UPDATE: March 16, 2021: The Senate is expected to vote on Boston Mayor Martin Walsh’s appointment as Labor secretary on March 22, according to the Boston Herald, ending speculation as to when his nomination by President Joe Biden will move forward.
The Senate is expected to make a cloture vote this week, a source close to the mayor told the Herald. This procedural step would clear a path for a final vote, which would come next Monday, March 22, the paper reported.
While Boston Mayor Marty Walsh awaits a full Senate vote to decide if he will become President Joe Biden's Secretary of Labor, a recent dustup over his city's contracts for women- and minority-owned businesses illustrates how he may approach the issue at the federal level.
It also shows the challenges Biden faces as the confirmation of his full Cabinet drags on, with just 13 of 23 positions filled. Last week, Neera Tanden withdrew her nomination to head the Office of Management and Budget over past controversial tweets.
The issue in Boston goes back to 2018, when Walsh's administration commissioned an outside consultant to analyze the city's contracting award practices. Last month, Walsh released the results of the study, which showed that just 2.5% of $2.2 billion of city contracts and procurements were awarded to minority-owned businesses. Women-owned firms did slightly better, receiving 8.5%.
But both groups were underrepresented as a whole, because minority-owned businesses account for 5.7% of available firms and women-owned companies represent 11.2% in Boston. The study's results prompted three community groups to file a federal complaint alleging discrimination in the city’s contracting practices.
"Every day that the city fails to act, it perpetuates a public contracting system that excludes qualified minority business enterprises (MBEs) from equal opportunity," the suit reads.
New goals set
In response, Walsh, a former union organizer, issued an executive order setting explicit goals for the city to award 10% of contracts and procurement spending to minority-owned businesses and 15% to women-owned businesses, or 25% in total. Those ratios exceeded the recommendations in the study, which suggested the city award 16.9% of its dollars to those two groups combined.
Walsh reportedly set the initial ratios in line with the study's lower recommendations, but later raised them to the combined 25% after the lawsuit was filed, according to the Boston Business Journal.
In a news release, Walsh's administration outlined how it would meet those goals by:
- Developing uniform procurement procedures for all city departments.
- Including specific goals in contracts.
- Tracking progress toward the goals via reporting in the annual budget process.
- Establishing a supplier diversity program to oversee the implementation of the goals.
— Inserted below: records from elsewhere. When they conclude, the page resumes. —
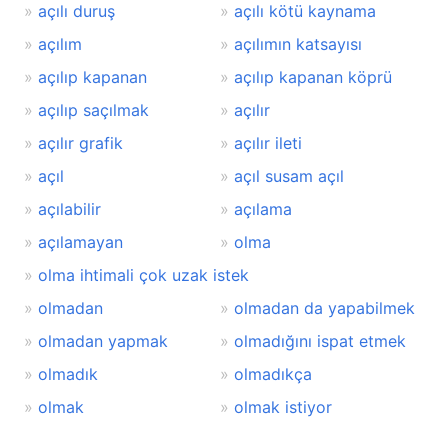
açılı duruş
açılı kötü kaynama
açılım
açılımın katsayısı
açılıp kapanan
açılıp kapanan köprü
açılıp saçılmak
açılır
açılır grafik
açılır ileti
açıl
açıl susam açıl
açılabilir
açılama
açılamayan
olma
olma ihtimali çok uzak istek
olmadan
olmadan da yapabilmek
olmadan yapmak
olmadığını ispat etmek
olmadık
olmadıkça
olmak
olmak istiyor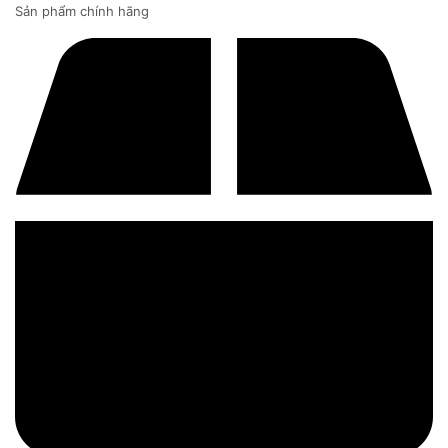
Sản phẩm chính hãng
"We launched the first disparity study in a generation because we needed an independent and objective analysis before we could legally establish goals that will help us level the playing field for minority- and woman-owned businesses," Walsh said in a statement. "With the study now complete, we look forward to enacting meaningful reform and policy changes that will bolster opportunities for underrepresented businesses.”
At the same news conference, Walsh announced he would allocate $2 million to the supplier diversity program to offer technical assistance, training and mentoring to minority and women-owned businesses.
Walsh's nomination for Labor secretary was approved by the U.S. Senate Committee on Health, Education, Labor and Pensions Feb. 11 by a vote of 18-4, and has been sent to the full Senate. A full vote has not yet been scheduled, however.
With former President Donald Trump's second impeachment trial and a new COVID-19 relief package having dominated the Senate schedule, approval of Biden's Cabinet picks is on track to roll out slower than in any of the last four administrations, according to the Christian Science Monitor.